Genetic Association between Type-1 Diabetes and Thyroid Autoimmunity and Thyroid Disease in Children and Adolescents. Essentials of Simultaneous Management

Review Article

Genetic Association between Type-1 Diabetes and Thyroid Autoimmunity and Thyroid Disease in Children and Adolescents. Essentials of Simultaneous Management

Aziz KMA ^1*
Othman A ¹
Azhar S ²
Shaikh MZ ³
Naseem S ⁴
Habib S ⁵
Sabeen B ⁵
Mahmood ZK ⁶
Mahmood KK ⁷

1Aseer Endocrine and Diabetes Center, Aseer Central Hospital, Ministry of Health, Abha, Saudi Arabia.

2Pharmacists and Medical Researcher, B. Clinical Pharmacy, University of Karachi, Pakistan.

3Director of Sir Syed Institute of Diabetes & Endocrinology, Sir Syed Hospital, Karachi, Pakistan.

4Director Academic & Research, College of Family Medicine Pakistan.

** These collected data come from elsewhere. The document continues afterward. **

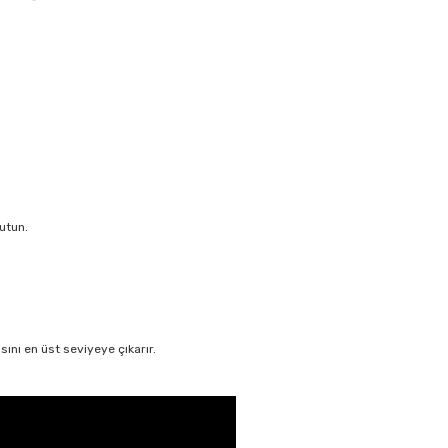
utun.
nı en üst seviyeye çıkarır.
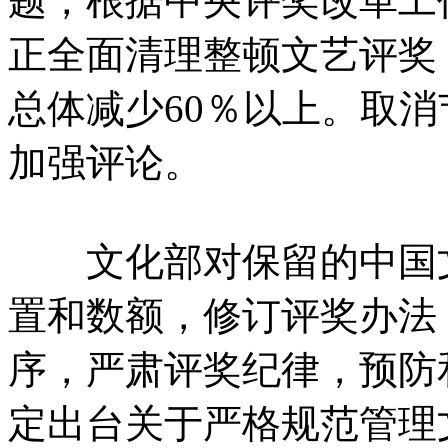
题，根据中央评奖改革工
正全面清理整顿文艺评奖
总体减少60％以上。取
加强评论。
文化部对保留的中国文
置和数额，修订评奖办法
序，严肃评奖纪律，预防
定出台关于严格规范管理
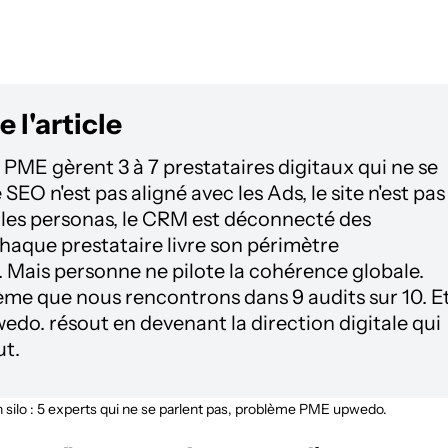
 l'article
 PME gèrent 3 à 7 prestataires digitaux qui ne se
 SEO n'est pas aligné avec les Ads, le site n'est pas
 les personas, le CRM est déconnecté des
aque prestataire livre son périmètre
 Mais personne ne pilote la cohérence globale.
ème que nous rencontrons dans 9 audits sur 10. E
wedo. résout en devenant la direction digitale qui
t.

5Department of Nuclear Medicine, Karachi Institute of Radiotherapy & Nuclear Medicine, Pakistan.

6Sindh Medical College, Jinnah Sindh Medical University, Karachi, Pakistan.

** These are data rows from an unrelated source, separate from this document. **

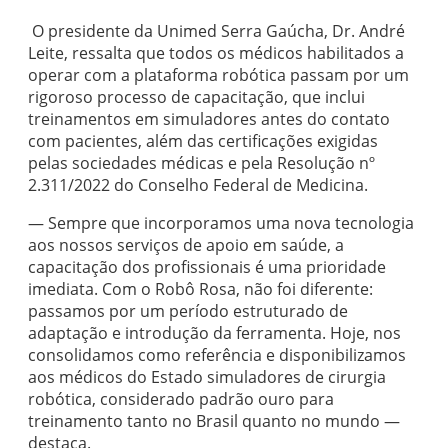
O presidente da Unimed Serra Gaúcha, Dr. André
Leite, ressalta que todos os médicos habilitados a
operar com a plataforma robótica passam por um
rigoroso processo de capacitação, que inclui
treinamentos em simuladores antes do contato
com pacientes, além das certificações exigidas
pelas sociedades médicas e pela Resolução nº
2.311/2022 do Conselho Federal de Medicina.
— Sempre que incorporamos uma nova tecnologia
aos nossos serviços de apoio em saúde, a
capacitação dos profissionais é uma prioridade
imediata. Com o Robô Rosa, não foi diferente:
passamos por um período estruturado de
adaptação e introdução da ferramenta. Hoje, nos
consolidamos como referência e disponibilizamos
aos médicos do Estado simuladores de cirurgia
robótica, considerado padrão ouro para
treinamento tanto no Brasil quanto no mundo —
destaca.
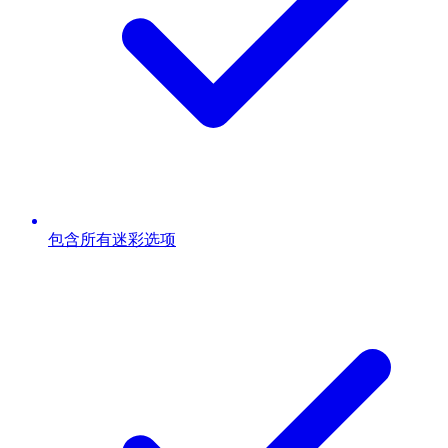
包含所有迷彩选项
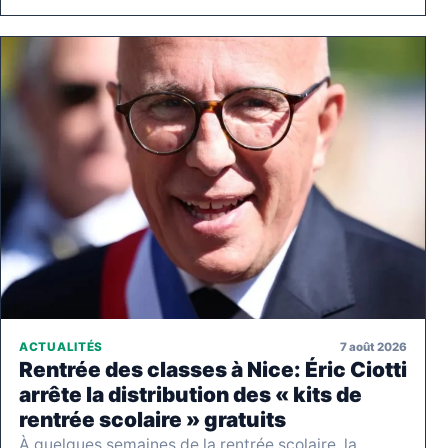
7 août 2026
ACTUALITÉS
Rentrée des classes à Nice: Éric Ciotti
arrête la distribution des « kits de
rentrée scolaire » gratuits
À quelques semaines de la rentrée scolaire, la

7Karachi Medical & Dental College, Karachi, Pakistan.

*Corresponding Author: Kamran Mahmood Ahmed Aziz, Aseer Endocrine and Diabetes Center, Aseer Central Hospital, Ministry of Health, Abha, Saudi Arabia.

Citation: Aziz KMA, Azhar S, Shaikh MZ, Naseem S, Habib S, et.al. (2023). Genetic Association between Type-1 Diabetes and Thyroid Autoimmunity and Thyroid Disease in Children and Adolescents Essentials of Simultaneous Management, Journal of Endocrinology and Diabetes Research, BioRes Scientia Publishers. 1(1):1-4. DOI: 10.59657/2996-3095.brs.23.003

Copyright: © 2023 Kamran Mahmood Ahmed Aziz, this is an open-access article distributed under the terms of the Creative Commons Attribution License, which permits unrestricted use, distribution, and reproduction in any medium, provided the original author and source are credited.

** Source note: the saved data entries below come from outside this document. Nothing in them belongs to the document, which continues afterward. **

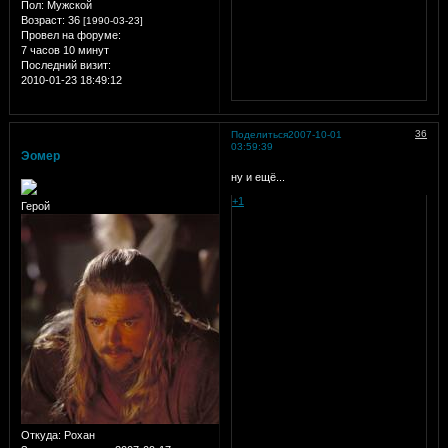
Пол:
Мужской
Возраст:
36
[1990-03-23]
Провел на форуме:
7 часов 10 минут
Последний визит:
2010-01-23 18:49:12
36
Поделиться
2007-10-01
03:59:39
Эомер
ну и ещё...
+1
Герой
Откуда:
Рохан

Received: October 16, 2023 | Accepted: October 31, 2023 | Published: November 02, 2023

Abstract

Type-1 diabetes (T1DM), an autoimmune lifelong disease, is also associated genetically with other autoimmune disorders such as autoimmune thyroid disease (AITD). Both of them share genetic, environmental and autoimmune pathophysiological factors. After the diagnosis of T1DM, AITD is usually diagnosed after a few years or even earlier; and sometimes AITD is subclinical (without any signs or symptoms) and if its diagnosis is delayed, may impair glycemic control. Hence, early screening and diagnosis for AITD is essential to prevent further clinical complications. Current research paper focuses on both diseases together, their genetics and autoimmunity. Both diseases should be considered together, from the diagnosis of type-1 diabetes and thereafter with follow up visits. Early screening and detection of AITD antibodies in the serum of type-1 diabetics is recommended and this will also assist in the achievement of glycemic targets and better diabetes control of these patients. If thyroid antibodies are found to be negative, yearly screening is recommended, even in the absence of signs and symptoms. To follow current clinical diabetes and endocrine guidelines is also recommended at tertiary care centers and hospitals.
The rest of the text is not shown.